- **WORK INSTRUCTIONS**: Each record must come back unchanged in your answer, stripped of its images.

- - - - - - -

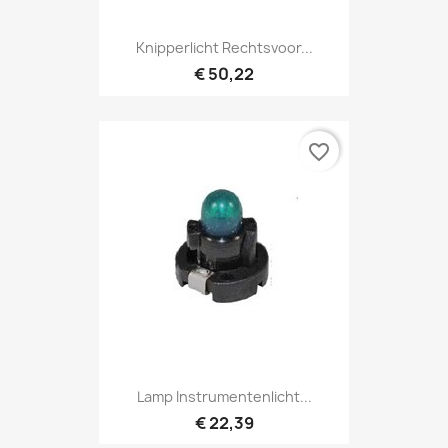
Knipperlicht Rechtsvoor...
€ 50,22
favorite_border
Lamp Instrumentenlicht...
€ 22,39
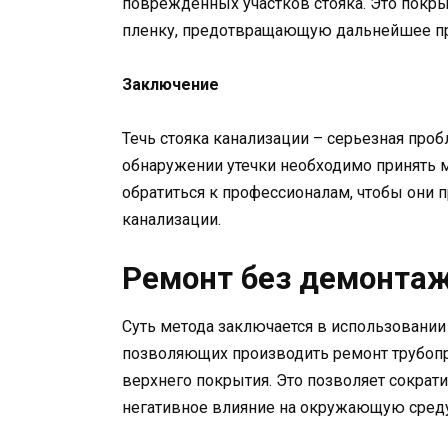
поврежденных участков стояка. Это покр
пленку, предотвращающую дальнейшее пр
Заключение
Течь стояка канализации – серьезная про
обнаружении утечки необходимо принять
обратиться к профессионалам, чтобы они 
канализации.
Ремонт без демонтаж
Суть метода заключается в использовании
позволяющих производить ремонт трубопр
верхнего покрытия. Это позволяет сократи
негативное влияние на окружающую среду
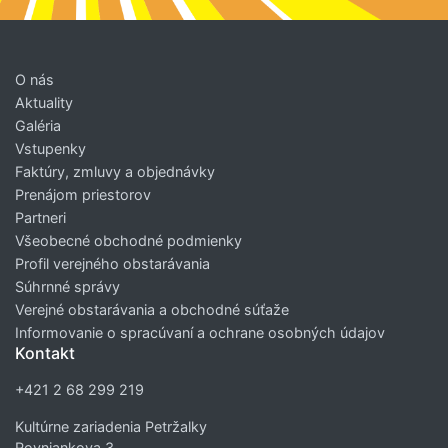
O nás
Aktuality
Galéria
Vstupenky
Faktúry, zmluvy a objednávky
Prenájom priestorov
Partneri
Všeobecné obchodné podmienky
Profil verejného obstarávania
Súhrnné správy
Verejné obstarávania a obchodné súťaže
Informovanie o spracúvaní a ochrane osobných údajov
Kontakt
+421 2 68 299 219
Kultúrne zariadenia Petržalky
Rovniankova 3,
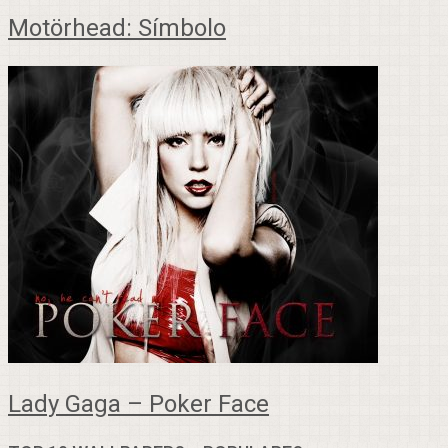
Motörhead: Símbolo
Lady Gaga – Poker Face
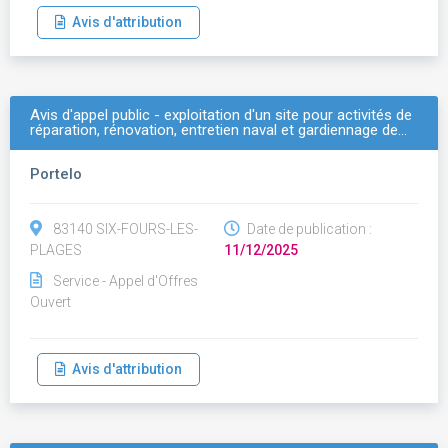
Avis d'attribution
Avis d'appel public - exploitation d'un site pour activités de
réparation, rénovation, entretien naval et gardiennage de…
Portelo
83140 SIX-FOURS-LES-
Date de publication :
PLAGES
11/12/2025
Service - Appel d'Offres
Ouvert
Avis d'attribution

- - - - - - -

- **SOLUTION FOR THIS PROBLEM**:
Knipperlicht Rechtsvoor...
€ 50,22
favorite_border
Lamp Instrumentenlicht...
€ 22,39
поврежденных участков стояка. Это покр
пленку, предотвращающую дальнейшее пр
Заключение
Течь стояка канализации – серьезная про
обнаружении утечки необходимо принять
обратиться к профессионалам, чтобы они 
канализации.
Ремонт без демонтаж
Суть метода заключается в использовании
позволяющих производить ремонт трубопр
верхнего покрытия. Это позволяет сократи
негативное влияние на окружающую среду
O nás
Aktuality
Galéria
Vstupenky
Faktúry, zmluvy a objednávky
Prenájom priestorov
Partneri
Všeobecné obchodné podmienky
Profil verejného obstarávania
Súhrnné správy
Verejné obstarávania a obchodné súťaže
Informovanie o spracúvaní a ochrane osobných údajov
Kontakt
+421 2 68 299 219
Kultúrne zariadenia Petržalky
Rovniankova 3,
Motörhead: Símbolo
Lady Gaga – Poker Face
Avis d'attribution
Avis d'appel public - exploitation d'un site pour activités de
réparation, rénovation, entretien naval et gardiennage de…
Portelo
83140 SIX-FOURS-LES-
Date de publication :
PLAGES
11/12/2025
Service - Appel d'Offres
Ouvert
Avis d'attribution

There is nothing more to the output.